"Lillian Gish thought that there should be a cabinet position for the arts and I think she was right. I think she was right"
About this Quote
There’s something quietly radical in how Fay Wray repeats herself: “I think she was right. I think she was right.” It’s not rhetorical flourish so much as insistence, the kind you reach for when you know the audience has been trained to shrug. Wray isn’t delivering a manifesto; she’s lending her plainspoken authority as a working actress to an idea that, in American politics, still gets treated like a nice-to-have.
The name-check matters. Lillian Gish isn’t just “an actress”; she’s early cinema royalty, a figure who helped define what American art on screen could look like before Hollywood became synonymous with industry. By framing the proposal as Gish’s belief, Wray is also invoking a lineage: artists who watched their medium mature, generate national identity, and then get politically minimized as entertainment.
A “cabinet position for the arts” is bureaucratic language, but the emotional pitch underneath is dignity. Wray is arguing for structural recognition: that culture isn’t decorative, it’s infrastructural. The subtext is a frustration with how the U.S. regularly asks artists to be ambassadors, morale-boosters, and mythmakers, then balks at giving the arts real standing in the room where priorities get set.

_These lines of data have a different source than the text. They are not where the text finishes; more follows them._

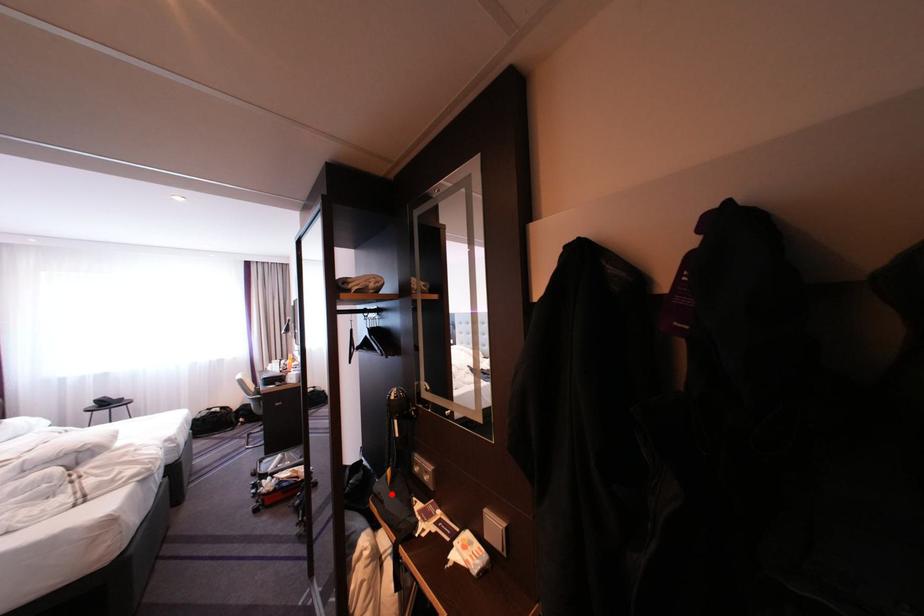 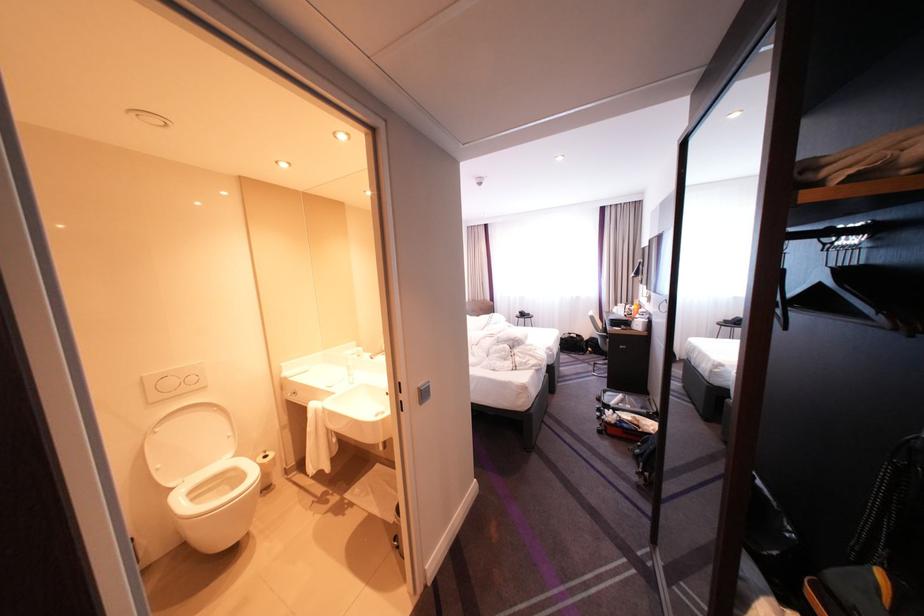 Find the pixel in the second image that matches the highlighted location in the first image.

(868, 610) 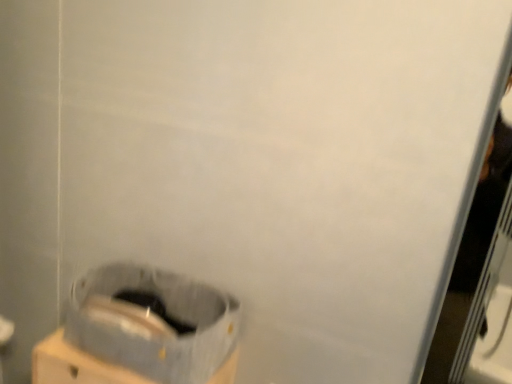 Question: Are gray fabric waste container at lower left and gray fabric bag at lower center located far from each other?

Choices:
 (A) yes
 (B) no

Answer: (B)

Question: Considering the relative sizes of gray fabric waste container at lower left and gray fabric bag at lower center in the image provided, is gray fabric waste container at lower left taller than gray fabric bag at lower center?

Choices:
 (A) no
 (B) yes

Answer: (A)

Question: Is gray fabric waste container at lower left behind gray fabric bag at lower center?

Choices:
 (A) no
 (B) yes

Answer: (A)

Question: Is gray fabric waste container at lower left in front of gray fabric bag at lower center?

Choices:
 (A) no
 (B) yes

Answer: (B)

Question: Is gray fabric waste container at lower left positioned with its back to gray fabric bag at lower center?

Choices:
 (A) yes
 (B) no

Answer: (B)

Question: Could you tell me if gray fabric waste container at lower left is facing gray fabric bag at lower center?

Choices:
 (A) no
 (B) yes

The repetition does another job: it anticipates dismissal. Say it twice, because it will be dismissed twice - as sentimental, as elitist, as frivolous. Wray’s calm certainty pushes back against that reflex. In an era when celebrity opinions are often treated as noise, she uses celebrity the old-fashioned way: as testimony from someone who’s seen what stories do to a country.
The name-check matters. Lillian Gish isn’t just “an actress”; she’s early cinema royalty, a figure who helped define what American art on screen could look like before Hollywood became synonymous with industry. By framing the proposal as Gish’s belief, Wray is also invoking a lineage: artists who watched their medium mature, generate national identity, and then get politically minimized as entertainment.
A “cabinet position for the arts” is bureaucratic language, but the emotional pitch underneath is dignity. Wray is arguing for structural recognition: that culture isn’t decorative, it’s infrastructural. The subtext is a frustration with how the U.S. regularly asks artists to be ambassadors, morale-boosters, and mythmakers, then balks at giving the arts real standing in the room where priorities get set.
The repetition does another job: it anticipates dismissal. Say it twice, because it will be dismissed twice - as sentimental, as elitist, as frivolous. Wray’s calm certainty pushes back against that reflex. In an era when celebrity opinions are often treated as noise, she uses celebrity the old-fashioned way: as testimony from someone who’s seen what stories do to a country.